» YOUR TASK: For these records, count the lines containing the word "zvesti" and respond with the number alone.

┏━━

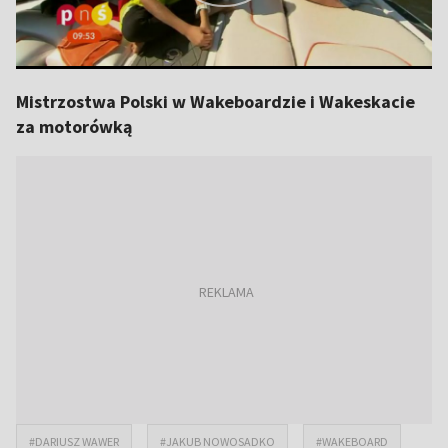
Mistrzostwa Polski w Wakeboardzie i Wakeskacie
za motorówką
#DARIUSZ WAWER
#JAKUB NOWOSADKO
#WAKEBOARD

┗━━
┏━━

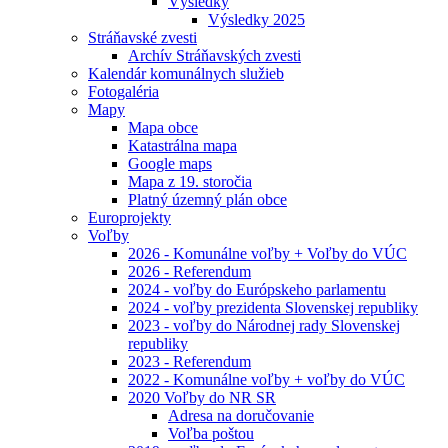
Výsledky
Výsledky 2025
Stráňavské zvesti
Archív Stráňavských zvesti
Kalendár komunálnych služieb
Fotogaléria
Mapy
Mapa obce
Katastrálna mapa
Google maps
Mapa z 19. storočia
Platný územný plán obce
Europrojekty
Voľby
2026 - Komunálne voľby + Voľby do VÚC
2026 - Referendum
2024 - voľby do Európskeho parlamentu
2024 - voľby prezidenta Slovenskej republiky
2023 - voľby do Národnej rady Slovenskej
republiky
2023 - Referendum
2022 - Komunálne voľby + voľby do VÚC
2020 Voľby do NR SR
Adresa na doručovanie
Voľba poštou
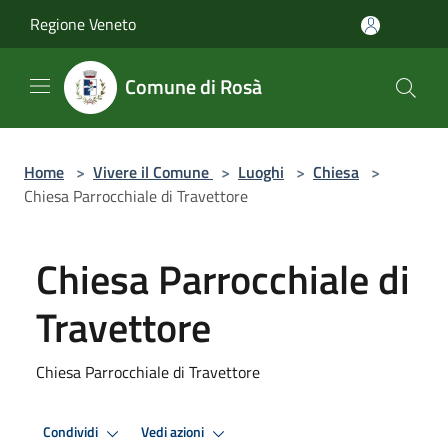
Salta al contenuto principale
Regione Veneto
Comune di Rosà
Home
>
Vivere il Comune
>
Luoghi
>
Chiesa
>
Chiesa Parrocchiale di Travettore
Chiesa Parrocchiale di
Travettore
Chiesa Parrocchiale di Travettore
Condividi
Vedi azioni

┗━━

» EXERCISE RESPONSE: 2